ROSTOCK, Germany — Alessandro Risiglione couldn't land a steady job in Italy for years. The 25-year-old occasionally found work as a mail man and pizza baker in Turin, but he could barely make ends meet.
So when he heard that the German government — desperate to attract labor for its shrinking workforce — had set up a program inviting young, unemployed EU citizens to three-year traineeships and even guaranteed to pay for language classes, travel costs and living expenses, Risiglione didn't think twice. He applied for the funds, signed up with a trade school in Germany and boarded the plane.
The money never came.
"I thought my future would be in Germany, but for the last few months I've had nothing but problems," Risiglione said during a break from his German class in Rostock, a city in the northeast.
Hundreds, perhaps thousands, of young people from struggling EU economies find themselves stranded in Germany since the government quietly stopped accepting applications for a program slated to run through 2018.
The German government confirmed that it is no longer considering new applicants for the widely advertised "The Job of my Life" program because it ran out of funds. The initiative was aimed at bringing in unemployed EU people between ages 18 to 35 to provide them with job training and future job options here. Besides picking up costs of language classes and travels, the government included payment of several hundred euros per month during the traineeship.
"We are victims of our own success," said Marion Rang, a spokeswoman for the International Placement Service of the German Federal Employment Agency, which is in charge of the program. She added that those who are already participating in the program would be supported until they have completed their three-year-training.
But several training centers in Germany have said that some youths accepted into the program have not received any money, and others who had already participated for weeks in the program after applying have been left in the lurch.
Rang said the agency was swamped by more than 9,000 applicants since it started the program in January 2013, far more than anticipated.

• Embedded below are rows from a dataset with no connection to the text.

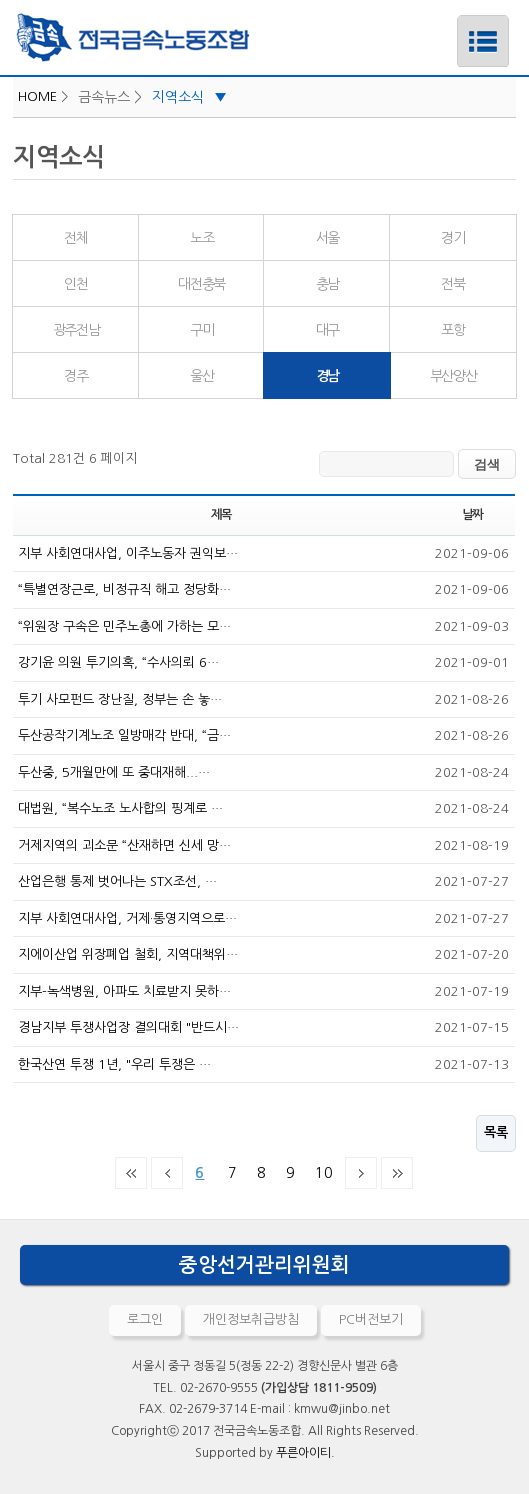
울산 (201, 376)
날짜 (473, 515)
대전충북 (201, 284)
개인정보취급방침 (251, 1319)
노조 (201, 238)
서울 (327, 238)
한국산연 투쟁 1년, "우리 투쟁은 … (114, 1064)
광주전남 (76, 330)
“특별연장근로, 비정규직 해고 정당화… (124, 589)
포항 (452, 330)
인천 (75, 284)
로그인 (145, 1319)
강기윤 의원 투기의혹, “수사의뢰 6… (118, 662)
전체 (75, 238)
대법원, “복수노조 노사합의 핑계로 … (120, 808)
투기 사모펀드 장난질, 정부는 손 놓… (120, 699)
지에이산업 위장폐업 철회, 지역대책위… (128, 954)
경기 (452, 238)
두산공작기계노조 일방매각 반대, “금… (124, 735)
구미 (201, 330)
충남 (327, 284)
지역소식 (189, 97)
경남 (301, 368)
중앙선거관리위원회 (264, 1265)
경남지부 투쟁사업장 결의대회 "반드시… (128, 1027)
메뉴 (457, 23)
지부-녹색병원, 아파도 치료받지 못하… (124, 991)
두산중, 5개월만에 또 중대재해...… (114, 772)
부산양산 (453, 376)
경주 (75, 376)
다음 (361, 1173)
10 (320, 1169)
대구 (327, 330)
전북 (452, 284)
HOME (37, 96)
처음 (131, 1173)
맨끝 (397, 1173)
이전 (167, 1173)
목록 (496, 1132)
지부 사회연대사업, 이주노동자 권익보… (128, 553)
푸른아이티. (305, 1453)
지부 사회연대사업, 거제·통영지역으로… (127, 918)
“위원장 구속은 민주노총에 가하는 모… (124, 626)
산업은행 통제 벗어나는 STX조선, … (117, 881)
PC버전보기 (371, 1319)
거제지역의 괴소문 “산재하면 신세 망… (124, 845)
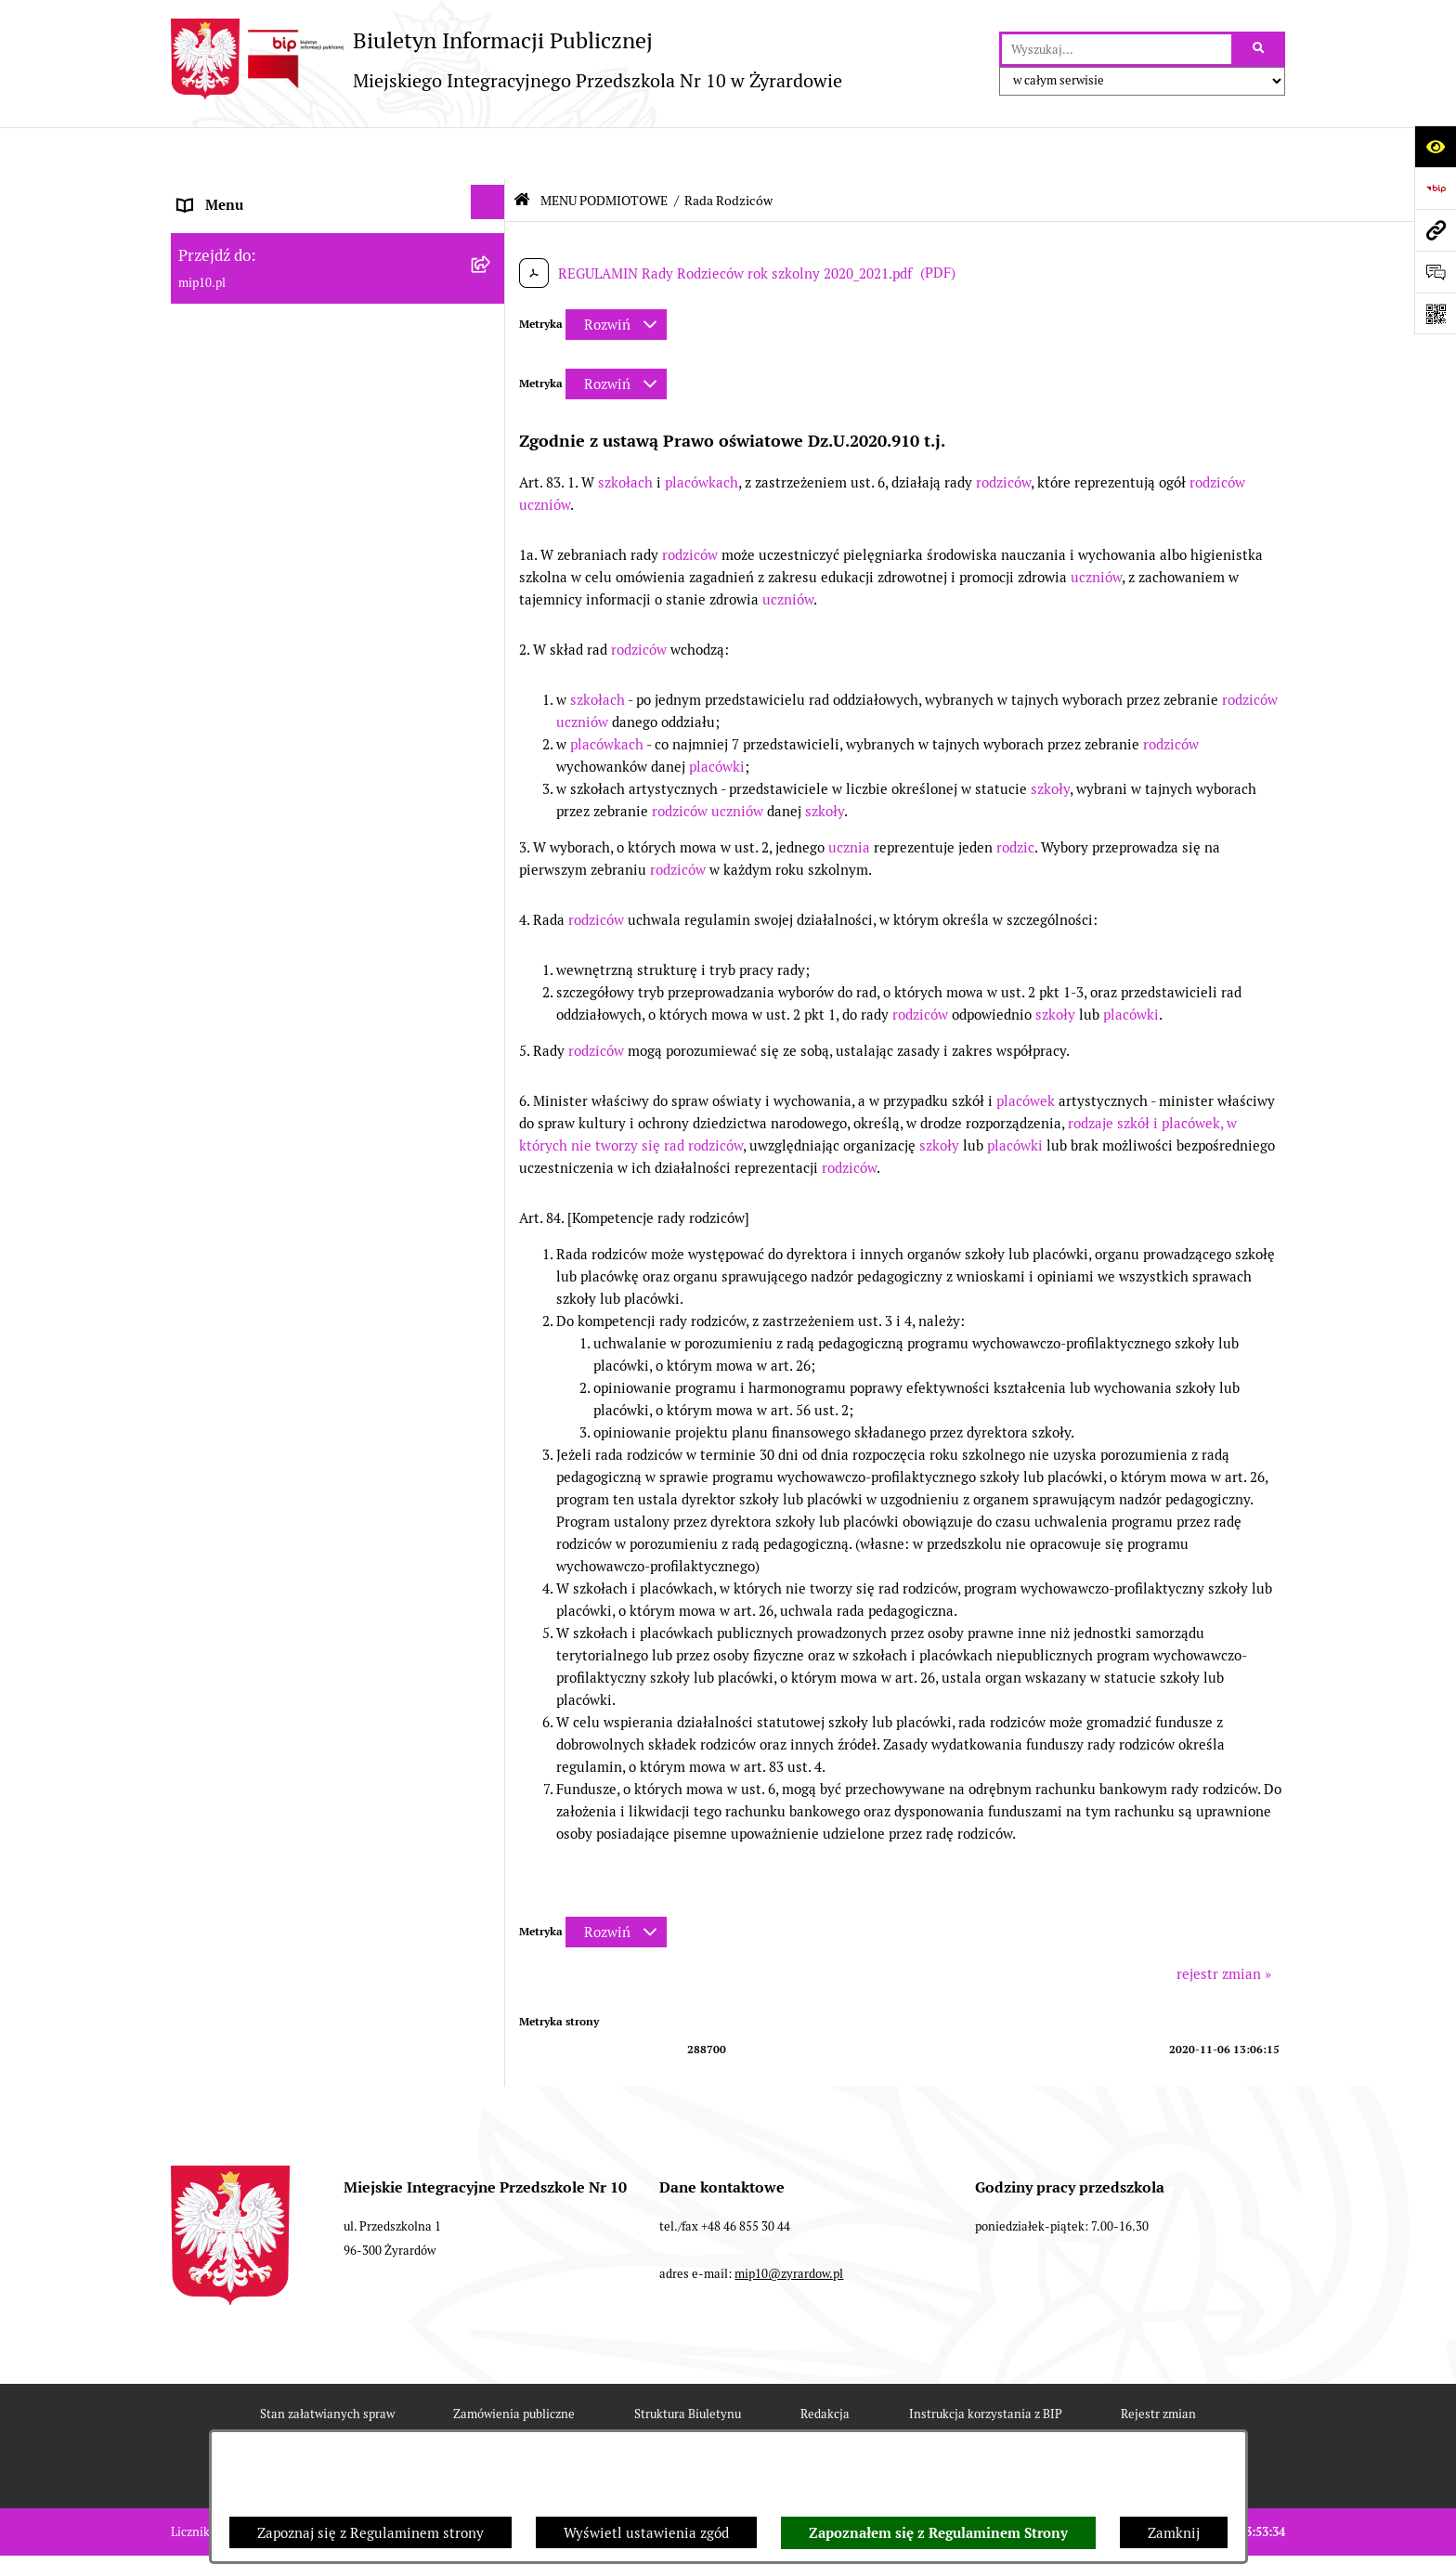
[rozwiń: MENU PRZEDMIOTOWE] (491, 773)
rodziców (1003, 431)
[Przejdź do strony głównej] (506, 59)
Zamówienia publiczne (514, 2363)
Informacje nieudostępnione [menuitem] (267, 901)
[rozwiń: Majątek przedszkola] (491, 665)
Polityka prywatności (890, 2424)
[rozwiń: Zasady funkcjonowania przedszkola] (491, 450)
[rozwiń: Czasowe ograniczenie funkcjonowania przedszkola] (491, 1066)
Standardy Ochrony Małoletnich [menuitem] (279, 1195)
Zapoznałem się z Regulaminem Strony (938, 2533)
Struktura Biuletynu (687, 2363)
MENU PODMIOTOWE (604, 149)
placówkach (701, 431)
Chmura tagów (735, 2424)
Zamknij (1174, 2533)
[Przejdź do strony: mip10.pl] (1435, 230)
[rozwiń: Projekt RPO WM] (491, 288)
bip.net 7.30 (1253, 2534)
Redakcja (825, 2363)
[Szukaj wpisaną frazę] (1259, 49)
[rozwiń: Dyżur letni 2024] (491, 1151)
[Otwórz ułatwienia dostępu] (1435, 146)
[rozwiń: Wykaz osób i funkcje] (491, 396)
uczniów (544, 453)
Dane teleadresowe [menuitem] (239, 196)
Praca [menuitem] (196, 859)
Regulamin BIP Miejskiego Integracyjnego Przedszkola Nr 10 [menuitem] (311, 957)
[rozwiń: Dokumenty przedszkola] (491, 814)
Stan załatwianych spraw (327, 2363)
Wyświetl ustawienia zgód (646, 2533)
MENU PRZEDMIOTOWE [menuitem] (255, 776)
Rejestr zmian (1158, 2363)
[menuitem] (338, 291)
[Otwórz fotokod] (1435, 313)
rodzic (1015, 796)
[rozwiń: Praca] (491, 856)
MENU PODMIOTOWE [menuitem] (248, 238)
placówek (1025, 1050)
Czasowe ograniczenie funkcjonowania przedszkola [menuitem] (300, 1083)
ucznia (849, 796)
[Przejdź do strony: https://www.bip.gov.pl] (1435, 188)
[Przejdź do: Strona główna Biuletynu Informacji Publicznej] (522, 149)
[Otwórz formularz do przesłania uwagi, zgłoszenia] (1435, 272)
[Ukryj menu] (488, 151)
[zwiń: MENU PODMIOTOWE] (491, 235)
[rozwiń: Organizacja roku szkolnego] (491, 1024)
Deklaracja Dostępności (573, 2424)
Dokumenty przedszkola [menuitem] (254, 817)
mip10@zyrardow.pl (788, 2224)
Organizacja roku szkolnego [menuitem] (265, 1027)
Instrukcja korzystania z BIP (985, 2363)
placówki (717, 715)
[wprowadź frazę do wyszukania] (1116, 49)
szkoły (1050, 738)
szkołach (625, 431)
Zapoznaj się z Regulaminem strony (370, 2533)
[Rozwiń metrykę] (616, 273)
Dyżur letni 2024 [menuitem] (231, 1154)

"At first the program wasn't so well known," she said. "But only in the first three months of 2014, we received so many applications that we already spent our entire 2014 annual budget of 48 million euros ($66 million)."
After German newspapers ran reports about the halt to funds, the government announced last week that it would add another 20 million Euros to help process some open applications. But it still won't accept any new applications for this year.
Youth unemployment has reached epic proportions in the southern European countries that have faced the brunt of the financial crisis. Spain's youth unemployment is at more than 53 percent; Italy's at 42.3 percent; and Greece's at more than 56 percent. Germany, on the other hand, has one of the lowest youth unemployment rates in Europe — 5.9 percent.
There are no precise numbers for students left stranded by the halt to the program. Risiglione's hotel management school in Rostock said 40 of its new arrivals had not received any of the funding they had expected, and the school is currently providing free food for some of the youths.
Rang said that while Germany would continue to support all participants already in the program, youths who had come to Germany before receiving a hard promise of acceptance would most likely not get any money. She could not say how many of the 9,000 applicants had been confirmed as participants.
"We definitely wanted to reach out to our target group and help those youths," she said. "But there was no guarantee for those who came to Germany on their own initiative."
Educational institutions across Germany say the agency's behavior shows that it does not understand the reality on the ground.
"The kids have always started language classes and traveled to Germany on their own account, because they expected to be reimbursed once the agency's confirmation came through after a few weeks," said Peter Pedersen, the manager of the HWBR school where Risiglione studies. "That's how it's worked in the past."
The program was designed in part to help heal Germany's image among southern EU nations resentful of their rich partner's insistence on harsh austerity. Instead, said Pedersen, it has further dented Germany's reputation.
"It's a big PR disaster for Germany," he said.